Fetch one value from random row where value is not x

Question 1

I have a games table in my db, which has id column(pk) and slug column(unique) - other columns are not relevant. Now, what I'd like to get is one row, or it's slug value only, which would be random row, but the slug must not match myslug. I've come up with:

SELECT slug, nameslug FROM games
JOIN
 (SELECT ROUND(MIN(id) + RAND() * (MAX(id) - MIN(id))) AS pk
 FROM games) AS rand
WHERE id >= rand.pk AND slug <> '20piaedfl6ah'
LIMIT 1;

but it sometimes returns false as it doesn't check if that row's slug column value is the same at the point where it searches for random row.

Question 2

At a glance, I'm not convinced that your original query is too far from wrong.

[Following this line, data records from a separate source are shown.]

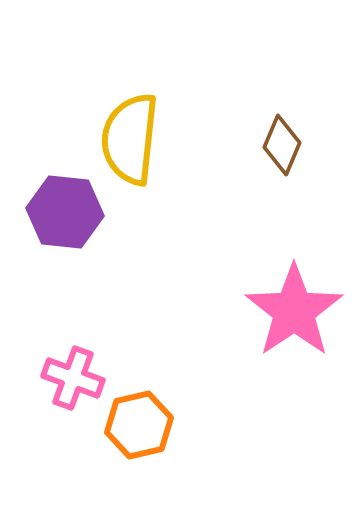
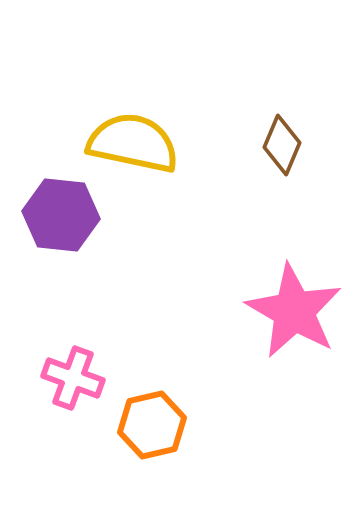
yellow semicircle: moved 3 px right, 4 px down; rotated 96 degrees clockwise
purple hexagon: moved 4 px left, 3 px down
pink star: rotated 8 degrees counterclockwise
orange hexagon: moved 13 px right
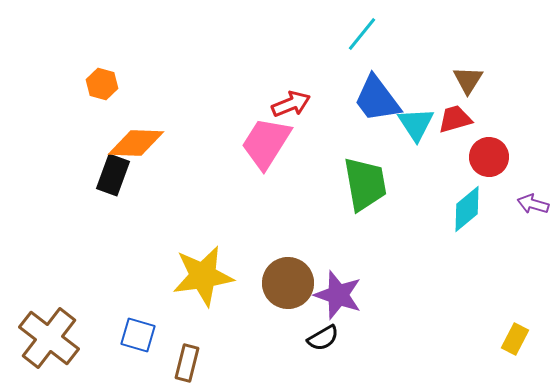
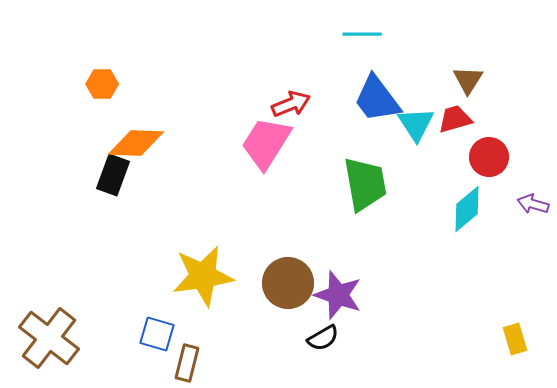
cyan line: rotated 51 degrees clockwise
orange hexagon: rotated 16 degrees counterclockwise
blue square: moved 19 px right, 1 px up
yellow rectangle: rotated 44 degrees counterclockwise
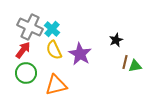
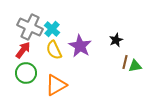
purple star: moved 8 px up
orange triangle: rotated 15 degrees counterclockwise
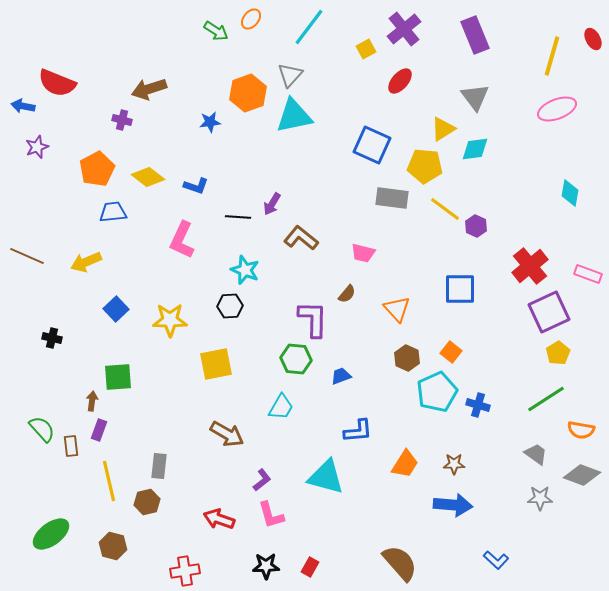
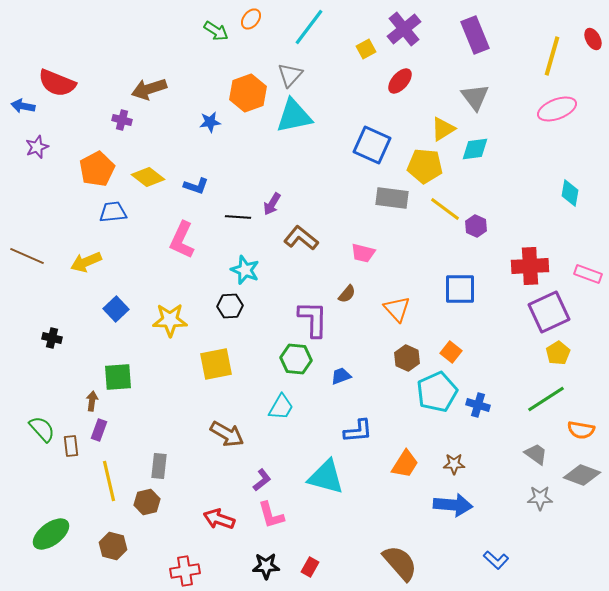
red cross at (530, 266): rotated 36 degrees clockwise
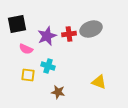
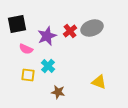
gray ellipse: moved 1 px right, 1 px up
red cross: moved 1 px right, 3 px up; rotated 32 degrees counterclockwise
cyan cross: rotated 24 degrees clockwise
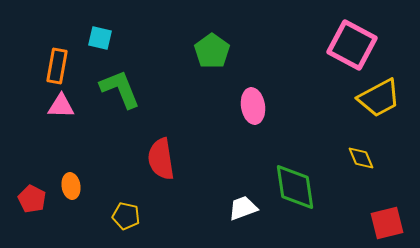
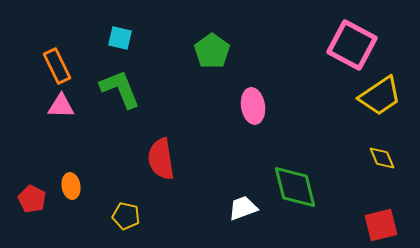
cyan square: moved 20 px right
orange rectangle: rotated 36 degrees counterclockwise
yellow trapezoid: moved 1 px right, 2 px up; rotated 6 degrees counterclockwise
yellow diamond: moved 21 px right
green diamond: rotated 6 degrees counterclockwise
red square: moved 6 px left, 2 px down
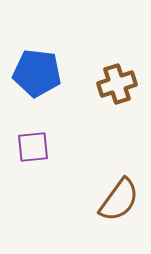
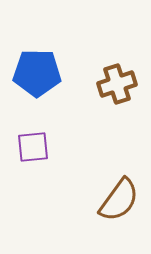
blue pentagon: rotated 6 degrees counterclockwise
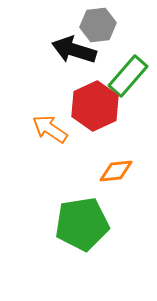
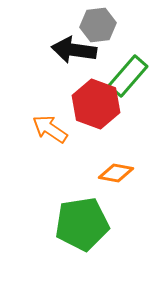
black arrow: rotated 9 degrees counterclockwise
red hexagon: moved 1 px right, 2 px up; rotated 15 degrees counterclockwise
orange diamond: moved 2 px down; rotated 16 degrees clockwise
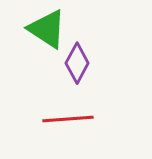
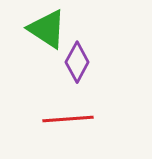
purple diamond: moved 1 px up
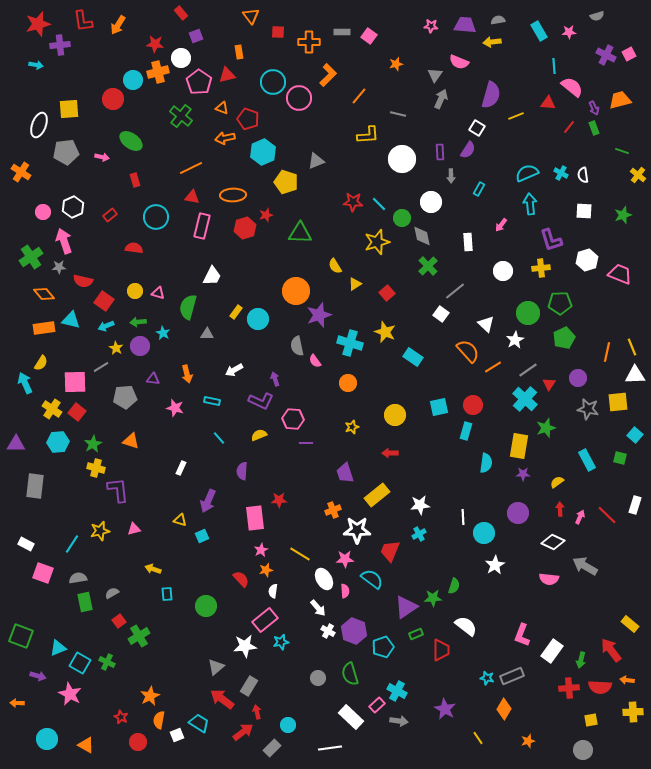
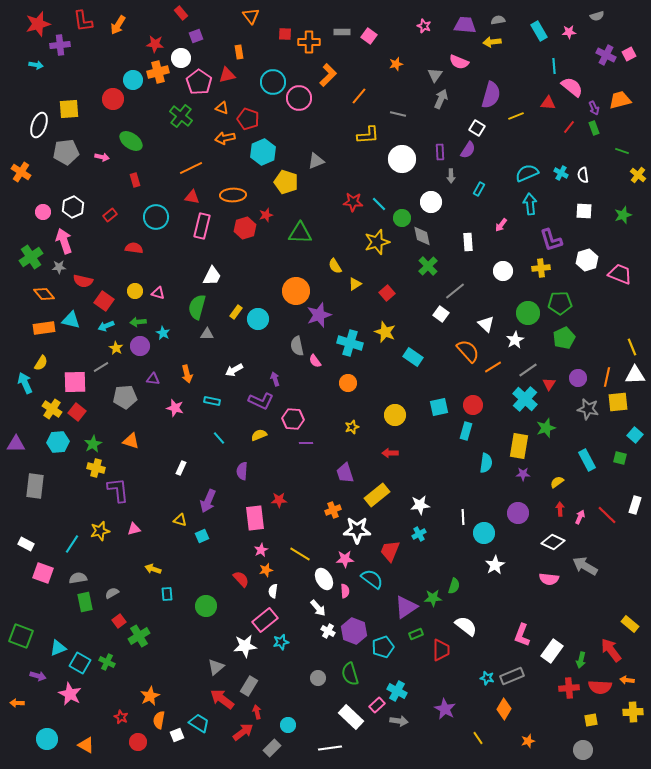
pink star at (431, 26): moved 7 px left; rotated 16 degrees clockwise
red square at (278, 32): moved 7 px right, 2 px down
green semicircle at (188, 307): moved 9 px right
orange line at (607, 352): moved 25 px down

Unless, I'm greatly mistaken, the only time it should be unable to return a results is when the target slug happens to have the MAX(id) as its id, and when that row is the only valid row to consider. If the only id greater than or equal to the randomized id value you've calculated is the one eliminated by the other WHERE condition, there are no rows to return.

If that's the case, then something like this may work:

SELECT slug, id, rand.pk FROM games
JOIN
 (SELECT ROUND(MIN(id) + RAND() * (MAX(id) - MIN(id))) AS pk
 FROM games WHERE slug <> '20piaedfl6ah') AS rand
WHERE slug <> '20piaedfl6ah'
 AND id >= rand.pk
LIMIT 1;

Here's a fork of @Vérace's DBFiddle with your original query and my modification of it. I made sure that the row to avoid has the highest ID

Here, we've ensured that neither end of our range matches our row to avoid. As long as that's true, then we should be OK with any value in our range. If the rand.pk matches the slug to avoid (or matches no rows at all - I assume there may be gaps in the ID sequence), then we know there's at least one row available that's OK - the one that matches our MAX(id)value (which cannot be either a gap row, or the row to avoid).

In numerous runs of the DBfiddle, I never saw the second query (which is the one protected against not finding a match) take longer than the first - however, I must note that the time to set-up the schema is included there.

And, of course, if there's only one row available, and its slug matches, you would still find no rows - however, I'd hold that in that case, finding no rows is the correct behavior.

Question 3

What you want is:

SELECT g.id, g.slug
FROM games g
WHERE g.slug != '20piaedfl6ah'
ORDER BY RAND()
LIMIT 1;

Your previous code was going to generate a random integer between your MIN(id) and MAX(id). That could include the number with slug = '20piaedfl6ah'!

If you run the SQL here often enough, you will see the id with the wrong slug chosen at some point! I also show the correct results - compare and see - run the SQL a few times! I also put in some row numbering code which could be of help in this kind of scenario!

[EDIT]

Following the OP's comment:

The query you provided would, as far as I understand it, load all 
rows, and then take one. Since I expect lots of rows in that table, 
that simply won't do.

Then, I'm afraid that we have exhausted the capabilities of MySQL as things stand currently!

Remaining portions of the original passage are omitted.